Wij weten dat de sector van de geestelijke gezondheidszorg complex is, evenals de behoeften op het vlak van geestelijke gezondheid. Meer dan ooit echter vragen de mensen die in de sector werken, de patiënten en hun familie om een betere afstemming van de geestelijke gezondheidszorg op de behoeften.
De zogenaamde "107" hervorming van de geestelijke gezondheidszorg is duidelijk een stap in de goede richting en bevestigt het streven naar een zorg waarbij de patiënt centraal staat.
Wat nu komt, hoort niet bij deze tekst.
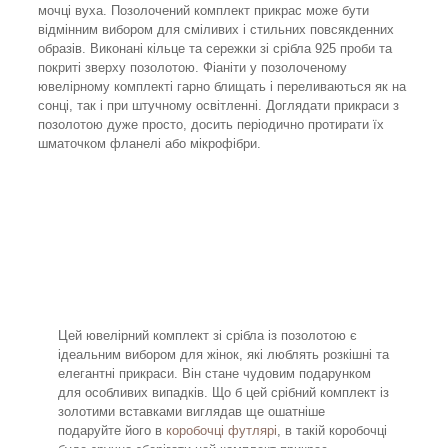
мочці вуха. Позолочений комплект прикрас може бути
відмінним вибором для сміливих і стильних повсякденних
образів. Виконані кільце та сережки зі срібла 925 проби та
покриті зверху позолотою. Фіаніти у позолоченому
ювелірному комплекті гарно блищать і переливаються як на
сонці, так і при штучному освітленні. Доглядати прикраси з
позолотою дуже просто, досить періодично протирати їх
шматочком фланелі або мікрофібри.
Цей ювелірний комплект зі срібла із позолотою є
ідеальним вибором для жінок, які люблять розкішні та
елегантні прикраси. Він стане чудовим подарунком
для особливих випадків. Що б цей срібний комплект із
золотими вставками виглядав ще ошатніше
подаруйте його в
коробочці футлярі
, в такій коробочці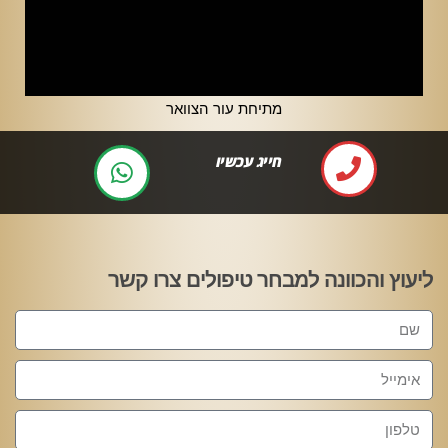
מתיחת עור הצוואר
וואצפ מהיר
ליעוץ והכוונה למבחר טיפולים צרו קשר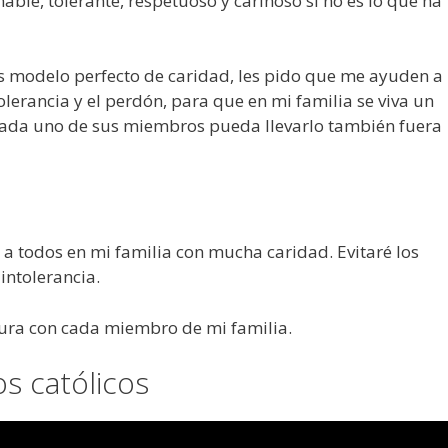
ble, tolerante, respetuoso y cariñoso si no es lo que ha
es modelo perfecto de caridad, les pido que me ayuden a
tolerancia y el perdón, para que en mi familia se viva un
 cada uno de sus miembros pueda llevarlo también fuera
 a todos en mi familia con mucha caridad. Evitaré los
 intolerancia.
nura con cada miembro de mi familia.
os católicos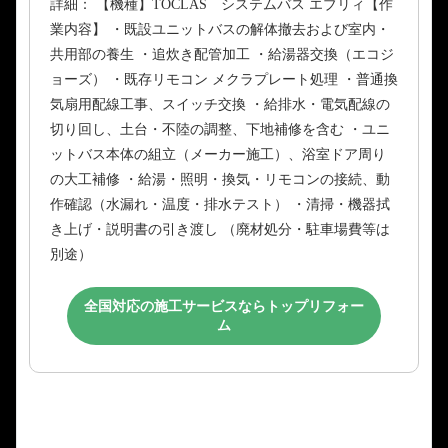
詳細： 【機種】TOCLAS システムバス エブリィ【作
業内容】 ・既設ユニットバスの解体撤去および室内・
共用部の養生 ・追炊き配管加工 ・給湯器交換（エコジ
ョーズ） ・既存リモコン メクラプレート処理 ・普通換
気扇用配線工事、スイッチ交換 ・給排水・電気配線の
切り回し、土台・不陸の調整、下地補修を含む ・ユニ
ットバス本体の組立（メーカー施工）、浴室ドア周り
の大工補修 ・給湯・照明・換気・リモコンの接続、動
作確認（水漏れ・温度・排水テスト） ・清掃・機器拭
き上げ・説明書の引き渡し （廃材処分・駐車場費等は
別途）
全国対応の施工サービスならトップリフォー
ム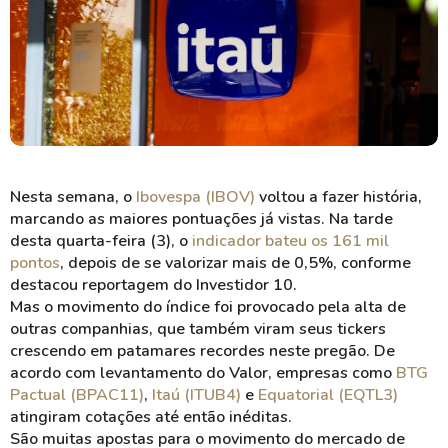
Itaú é o banco mais valioso da América Latina (Imagem: Shutterstock)
Nesta semana, o
Ibovespa (IBOV)
voltou a fazer história,
marcando as maiores pontuações já vistas. Na tarde
desta quarta-feira (3), o
indicador bateu os 161 mil
pontos
, depois de se valorizar mais de 0,5%, conforme
destacou reportagem do Investidor 10.
Mas o movimento do índice foi provocado pela alta de
outras companhias, que também viram seus tickers
crescendo em patamares recordes neste pregão. De
acordo com levantamento do Valor, empresas como
BTG
Pactual (BPAC11)
,
Itaú (ITUB4)
e
Equatorial (EQTL3)
atingiram cotações até então inéditas.
São muitas apostas para o movimento do mercado de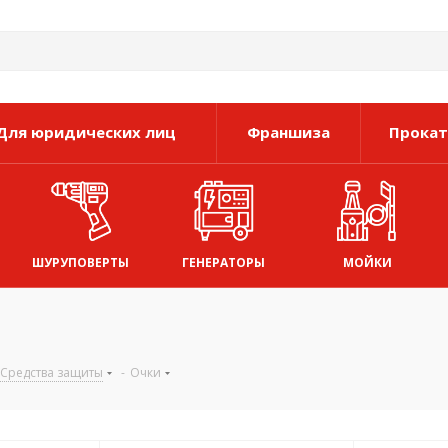
Для юридических лиц
Франшиза
Прокат
ШУРУПОВЕРТЫ
ГЕНЕРАТОРЫ
МОЙКИ
Средства защиты
-
Очки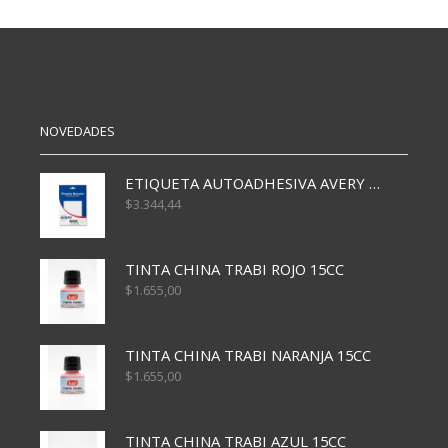
UNIDADES
cantidad
cantidad
NOVEDADES
ETIQUETA AUTOADHESIVA AVERY 3026 30H 20 X 70
$
3.344,44
TINTA CHINA TRABI ROJO 15CC
$
1.655,00
TINTA CHINA TRABI NARANJA 15CC
$
1.655,00
TINTA CHINA TRABI AZUL 15CC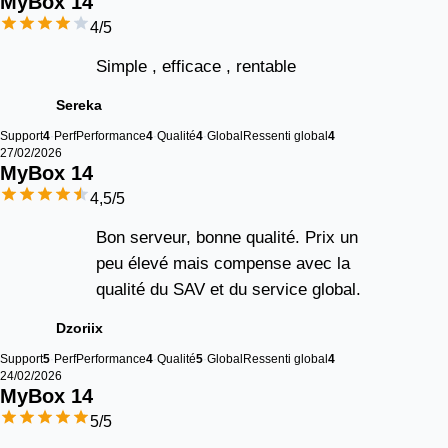
MyBox 
14
4
/5
Simple , efficace , rentable
Sereka
Support
4
Perf
Performance
4
Qualité
4
Global
Ressenti global
4
27/02/2026
MyBox 
14
4,5
/5
Bon serveur, bonne qualité. Prix un
peu élevé mais compense avec la
qualité du SAV et du service global.
Dzoriix
Support
5
Perf
Performance
4
Qualité
5
Global
Ressenti global
4
24/02/2026
MyBox 
14
5
/5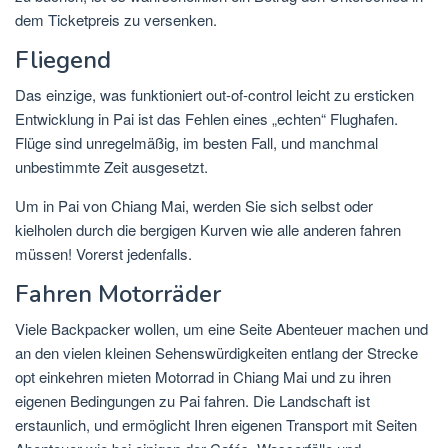
dem Ticketpreis zu versenken.
Fliegend
Das einzige, was funktioniert out-of-control leicht zu ersticken
Entwicklung in Pai ist das Fehlen eines „echten“ Flughafen.
Flüge sind unregelmäßig, im besten Fall, und manchmal
unbestimmte Zeit ausgesetzt.
Um in Pai von Chiang Mai, werden Sie sich selbst oder
kielholen durch die bergigen Kurven wie alle anderen fahren
müssen! Vorerst jedenfalls.
Fahren Motorräder
Viele Backpacker wollen, um eine Seite Abenteuer machen und
an den vielen kleinen Sehenswürdigkeiten entlang der Strecke
opt einkehren mieten Motorrad in Chiang Mai und zu ihren
eigenen Bedingungen zu Pai fahren. Die Landschaft ist
erstaunlich, und ermöglicht Ihren eigenen Transport mit Seiten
Niettemin missen we een duidelijke visie op de behoeften inzake de geestelijke gezondheid in verhouding tot de bestaande antwoorden.
De Liga vraagt dat wij op Belgisch niveau, maar ook op Brussels niveau - of zelfs op gemeentelijk niveau - de prevalentie, de ernst, de behoeften en het zorgaanbod kunnen evalueren, maar ook het aantal gebruikers en dienstverleners, het gebruik van de diensten, de kosten, de resultaten en de kwaliteit van de diensten.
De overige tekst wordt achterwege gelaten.